- Collected data entries
*****

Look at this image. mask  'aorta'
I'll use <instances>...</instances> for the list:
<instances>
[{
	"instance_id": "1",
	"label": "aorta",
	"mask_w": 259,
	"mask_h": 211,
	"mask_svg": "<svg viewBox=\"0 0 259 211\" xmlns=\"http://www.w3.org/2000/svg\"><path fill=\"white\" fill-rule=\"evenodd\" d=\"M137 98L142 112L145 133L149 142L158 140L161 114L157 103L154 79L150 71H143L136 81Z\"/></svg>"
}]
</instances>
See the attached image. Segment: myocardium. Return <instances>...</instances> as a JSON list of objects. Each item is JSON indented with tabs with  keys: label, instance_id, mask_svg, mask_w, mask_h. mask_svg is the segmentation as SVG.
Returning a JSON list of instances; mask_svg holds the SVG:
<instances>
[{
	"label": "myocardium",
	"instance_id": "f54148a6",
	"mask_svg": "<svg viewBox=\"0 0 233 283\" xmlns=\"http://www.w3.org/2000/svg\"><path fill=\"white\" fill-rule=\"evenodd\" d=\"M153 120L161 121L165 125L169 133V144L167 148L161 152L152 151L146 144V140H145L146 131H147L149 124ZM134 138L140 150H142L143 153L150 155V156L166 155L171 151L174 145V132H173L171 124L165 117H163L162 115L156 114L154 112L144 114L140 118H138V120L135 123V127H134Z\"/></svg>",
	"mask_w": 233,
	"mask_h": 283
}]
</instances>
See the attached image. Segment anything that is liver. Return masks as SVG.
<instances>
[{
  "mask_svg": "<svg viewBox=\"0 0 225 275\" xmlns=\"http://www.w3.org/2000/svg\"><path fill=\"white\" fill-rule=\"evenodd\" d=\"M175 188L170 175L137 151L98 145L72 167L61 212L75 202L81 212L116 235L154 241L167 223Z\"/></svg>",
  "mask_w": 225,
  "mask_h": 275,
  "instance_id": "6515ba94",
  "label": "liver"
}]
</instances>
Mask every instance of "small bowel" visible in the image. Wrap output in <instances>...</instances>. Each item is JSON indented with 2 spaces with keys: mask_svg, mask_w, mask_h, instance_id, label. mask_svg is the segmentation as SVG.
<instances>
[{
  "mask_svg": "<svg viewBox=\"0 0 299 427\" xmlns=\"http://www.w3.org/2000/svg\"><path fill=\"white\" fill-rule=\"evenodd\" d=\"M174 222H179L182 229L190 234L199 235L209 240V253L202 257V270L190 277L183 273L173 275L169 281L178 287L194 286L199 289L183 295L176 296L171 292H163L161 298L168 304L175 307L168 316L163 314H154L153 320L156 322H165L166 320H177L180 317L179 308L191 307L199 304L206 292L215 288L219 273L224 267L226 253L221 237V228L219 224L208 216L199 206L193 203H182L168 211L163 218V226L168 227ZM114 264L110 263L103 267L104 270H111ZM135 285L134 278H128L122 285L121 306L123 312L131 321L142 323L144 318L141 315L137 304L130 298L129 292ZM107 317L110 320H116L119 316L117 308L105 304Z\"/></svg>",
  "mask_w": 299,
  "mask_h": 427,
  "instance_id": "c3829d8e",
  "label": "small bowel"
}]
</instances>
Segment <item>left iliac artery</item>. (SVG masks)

*****

- What you need to do
All the lines above must be output exactly, with none omitted.

- Written solution
Look at this image. mask  'aorta'
I'll use <instances>...</instances> for the list:
<instances>
[{
	"instance_id": "1",
	"label": "aorta",
	"mask_w": 259,
	"mask_h": 211,
	"mask_svg": "<svg viewBox=\"0 0 259 211\" xmlns=\"http://www.w3.org/2000/svg\"><path fill=\"white\" fill-rule=\"evenodd\" d=\"M137 98L142 112L145 133L149 142L158 140L161 114L157 103L154 79L150 71H143L136 81Z\"/></svg>"
}]
</instances>
See the attached image. Segment: myocardium. Return <instances>...</instances> as a JSON list of objects. Each item is JSON indented with tabs with  keys: label, instance_id, mask_svg, mask_w, mask_h. mask_svg is the segmentation as SVG.
Returning a JSON list of instances; mask_svg holds the SVG:
<instances>
[{
	"label": "myocardium",
	"instance_id": "f54148a6",
	"mask_svg": "<svg viewBox=\"0 0 233 283\" xmlns=\"http://www.w3.org/2000/svg\"><path fill=\"white\" fill-rule=\"evenodd\" d=\"M153 120L161 121L165 125L169 133V144L167 148L161 152L152 151L146 144V140H145L146 131H147L149 124ZM134 138L140 150H142L143 153L150 155V156L166 155L171 151L174 145V132H173L171 124L165 117H163L162 115L156 114L154 112L144 114L140 118H138V120L135 123V127H134Z\"/></svg>",
	"mask_w": 233,
	"mask_h": 283
}]
</instances>
See the attached image. Segment anything that is liver. Return masks as SVG.
<instances>
[{
  "mask_svg": "<svg viewBox=\"0 0 225 275\" xmlns=\"http://www.w3.org/2000/svg\"><path fill=\"white\" fill-rule=\"evenodd\" d=\"M175 188L170 175L137 151L98 145L72 167L61 212L75 202L81 212L116 235L154 241L167 223Z\"/></svg>",
  "mask_w": 225,
  "mask_h": 275,
  "instance_id": "6515ba94",
  "label": "liver"
}]
</instances>
Mask every instance of "small bowel" visible in the image. Wrap output in <instances>...</instances>. Each item is JSON indented with 2 spaces with keys: mask_svg, mask_w, mask_h, instance_id, label. mask_svg is the segmentation as SVG.
<instances>
[{
  "mask_svg": "<svg viewBox=\"0 0 299 427\" xmlns=\"http://www.w3.org/2000/svg\"><path fill=\"white\" fill-rule=\"evenodd\" d=\"M174 222H179L182 229L190 234L199 235L209 240V253L202 257V270L190 277L183 273L173 275L169 281L178 287L194 286L199 289L183 295L176 296L171 292H163L161 298L168 304L175 307L168 316L163 314H154L153 320L156 322H165L166 320H177L180 317L179 308L191 307L199 304L206 292L215 288L219 273L224 267L226 253L221 237V228L219 224L208 216L199 206L193 203H182L168 211L163 218V226L168 227ZM114 264L110 263L103 267L104 270H111ZM135 285L134 278H128L122 285L121 306L123 312L131 321L142 323L144 318L141 315L137 304L130 298L129 292ZM107 317L110 320H116L119 316L117 308L105 304Z\"/></svg>",
  "mask_w": 299,
  "mask_h": 427,
  "instance_id": "c3829d8e",
  "label": "small bowel"
}]
</instances>
Segment <item>left iliac artery</item>. (SVG masks)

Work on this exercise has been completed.